# Lo Han Tu Ga Sa



## Thrym

I would know what does the expression  	 	  *Lo Han Tu Ga Sa*
means.

I know it's a *gonf-fu strike*.


Thanks in advance.


----------



## Jerry Chan

Sounds like Cantonese. 
老漢脫袈裟? (A old man taking off his cassock)

Not sure... a picture might help.


----------



## Thrym

Gracias. No existe imagen que ayude =(.


----------



## Tatzingo

Thrym said:


> I would know what does the expression             *Lo Han Tu Ga Sa*
> means.
> 
> I know it's a *gonf-fu strike*.
> 
> 
> Thanks in advance.



Do you mean Kung Fu??

Tatz.


----------



## DL9

http://en.wikipedia.org/wiki/Arhat

It seems to me you are talking about LO-HAN or "Arhat" as the link above.


----------



## Jerry Chan

Yes, 羅漢 makes better sense. And it makes 袈裟 more believable.
But I'm still not sure if tu=脫.


----------



## DL9

We need more context or it stays as a puzzle.


----------



## nazha1024

Kongfu strike?are you sure?esta en serio?porque a mi me parece es una instruccion de como se les hacer el amor ...de cantong no de mandarin..

saludos


----------



## nazha1024

puedes averiguar en google hongkong lao han tui che ..porque Lo Han Tu Ga es un dicho de cantong,no de mandarin!

Dios nos protege!


----------



## linglin66

罗汉（arhat）脱(take off)袈裟(cassock)

But I know nothing about Kongfu.  
http://www.pakmei.org/kungfu.htm




Thrym said:


> I would know what does the expression           *Lo Han Tu Ga Sa*
> means.
> 
> I know it's a *gonf-fu strike*.
> 
> 
> Thanks in advance.


----------



## avlee

I have to say the original Chinese-English translation really sucks.
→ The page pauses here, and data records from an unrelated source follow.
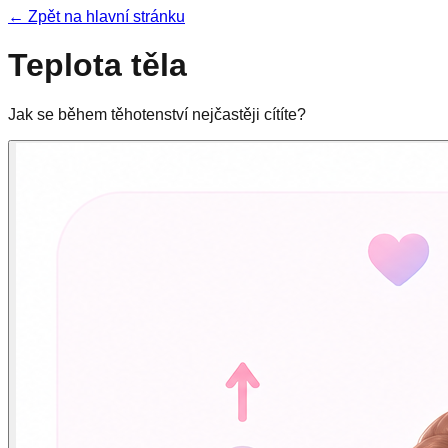
← Zpět na hlavní stránku
Teplota těla
Jak se během těhotenství nejčastěji cítíte?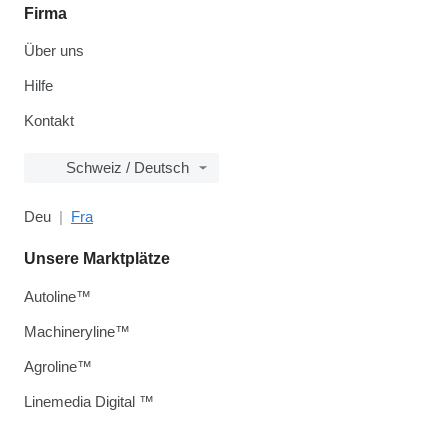
Firma
Über uns
Hilfe
Kontakt
Schweiz / Deutsch
Deu
Fra
Unsere Marktplätze
Autoline™
Machineryline™
Agroline™
Linemedia Digital ™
We can not reverse it back.
Or we all suck in Kung Fu strikes.


----------



## Jerry Chan

avlee said:


> I have to say the original Chinese-English translation really sucks. We can not reverse it back.
> Or we all suck in Kung Fu strikes.



The "masters" that first taught foreigners Kung Fu were mostly from Canton.
They spoke little English and the learners didn't speak good Cantonese either.
So I guesss when the learners heard 羅漢脫袈裟, they didn't know what it meant and thus just recorded it vaguely by pronunciation.


----------



## indigoduck

Thrym said:


> Gracias. No existe imagen que ayude =(.


 
Adonde encontro-lo ?


----------